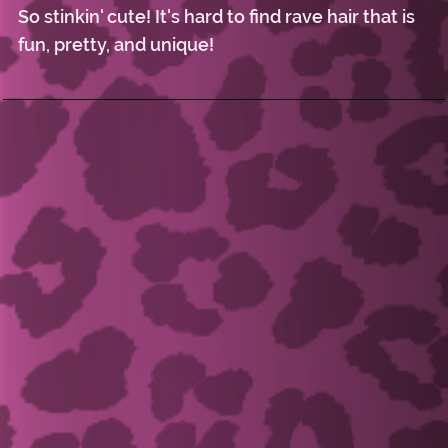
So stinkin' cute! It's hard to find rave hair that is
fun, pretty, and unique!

* * * * * * * * *

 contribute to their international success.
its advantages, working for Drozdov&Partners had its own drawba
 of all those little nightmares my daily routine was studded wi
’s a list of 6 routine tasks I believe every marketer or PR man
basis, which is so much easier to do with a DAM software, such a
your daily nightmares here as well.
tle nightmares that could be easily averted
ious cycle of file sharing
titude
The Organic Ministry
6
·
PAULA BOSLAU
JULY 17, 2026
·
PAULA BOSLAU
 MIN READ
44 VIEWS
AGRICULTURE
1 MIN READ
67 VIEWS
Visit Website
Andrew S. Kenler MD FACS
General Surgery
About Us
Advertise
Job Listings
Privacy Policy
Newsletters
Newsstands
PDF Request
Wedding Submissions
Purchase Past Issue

* * * * * * * * *

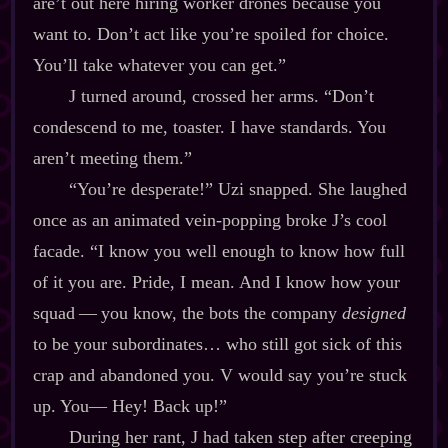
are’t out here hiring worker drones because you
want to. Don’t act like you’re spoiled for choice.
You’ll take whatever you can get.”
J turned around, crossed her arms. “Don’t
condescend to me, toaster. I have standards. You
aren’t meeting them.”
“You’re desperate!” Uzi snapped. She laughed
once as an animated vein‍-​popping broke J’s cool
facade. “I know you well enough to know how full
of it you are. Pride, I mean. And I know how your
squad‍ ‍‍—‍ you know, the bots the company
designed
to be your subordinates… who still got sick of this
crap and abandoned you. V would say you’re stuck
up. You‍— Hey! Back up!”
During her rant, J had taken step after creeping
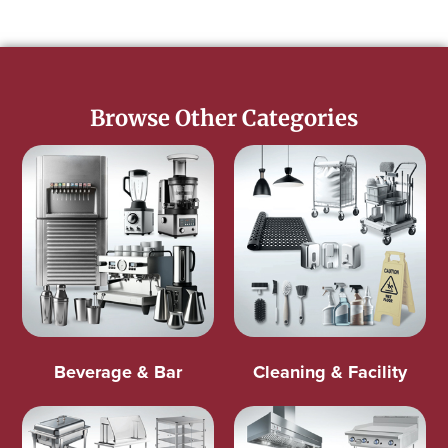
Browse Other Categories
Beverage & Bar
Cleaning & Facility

* * * * * * * * *

__Work order__
For this task, write out exactly the lines of the entries above, starting at the line with "AGRICULTURE" and ending at the line with "Purchase Past Issue", both included, and no others.

__Answer space__
AGRICULTURE
1 MIN READ
67 VIEWS
Visit Website
Andrew S. Kenler MD FACS
General Surgery
About Us
Advertise
Job Listings
Privacy Policy
Newsletters
Newsstands
PDF Request
Wedding Submissions
Purchase Past Issue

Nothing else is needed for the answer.